A los 33 Jefes de Estado y a los 5 Jefes de Gobierno africanos reunidos en Niza se les han sumado más de 250 líderes empresariales africanos y franceses, un reflejo pragmático de la veterana iniciativa político-diplomática de París en el continente vecino que se viene reuniendo desde 1973. Se ha trabajado en torno a tres grandes ejes, a saber: la definición del lugar de África en el marco de la gobernanza global, con la mirada puesta en órganos como el Consejo de Seguridad de la ONU o en marcos como el G-20; el reforzamiento de la paz y la seguridad, tema clave este con conflictos endémicos como los de la República Democrática del Congo, Somalia y Sudán, entre otros, que desafían a organizaciones intergubernamentales universales (ONU) y regionales (UA y organizaciones subregionales); o el desarrollo y la protección del medio ambiente en el continente, temas estos centrales para los operadores económicos asistentes.
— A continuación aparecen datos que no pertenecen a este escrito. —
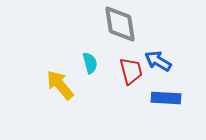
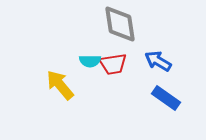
cyan semicircle: moved 2 px up; rotated 105 degrees clockwise
red trapezoid: moved 18 px left, 7 px up; rotated 96 degrees clockwise
blue rectangle: rotated 32 degrees clockwise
De la susodicha tríada es indudable que la dimensión política ha sido y es fundamental pues si esta no funciona ello ralentiza la buena marcha de las otras dos. Basta recordar aquí que la Cumbre Francia-África no se celebró en 2009 precisamente por causas de disputas políticas visibles algunas de ellas aún hoy. Robert Mugabe no ha estado en Niza pues pende desde hace años sobre él la prohibición de viajar a la UE, y la crisis entre el Presidente de Zimbabwe y el mundo - aunque desde África la lectura es Occidente contra Mugabe - ha ralentizado el normal funcionamiento de marcos como el UE-UA a lo largo de la presente década. Tampoco ha estado presente en esta ocasión Madagascar, sumido el régimen de la isla en una crisis interna que se alarga desde hace años, y, por otro lado, la ausencia del Presidente Joseph Kabila, de la República Democrática del Congo, ha impedido a Sarkozy celebrar una "mini-cumbre" sobre los Grandes Lagos aprovechando la presencia en Niza de Paul Kagame, Presidente de Ruanda. La ausencia también de Laurent Gbagbo, Presidente de Costa de Marfil, donde la normalización que se prometía en los Acuerdos de Paz de Uagadugu de 2003 no acaba de llegar, ha impedido también aquí dar una dimensión multilateral a los afanes mediadores del Jefe de Estado francés. Otro gran ausente, este obligado pues es el único Jefe de Estado en ejercicio del mundo sobre el que pende una orden internacional de detención emitida por el Tribunal Penal Internacional (TPI), el Presidente sudanés Omar Hassan Ahmed Al Bashir, enviaba a la Cumbre a su Vicepresidente, permitiendo esto que cuestiones como Darfur o la posible secesión del sur de Sudán a raíz del referéndum de autodeterminación que se celebrará en enero fueran tratadas si bien sin alcanzarse resultados visibles.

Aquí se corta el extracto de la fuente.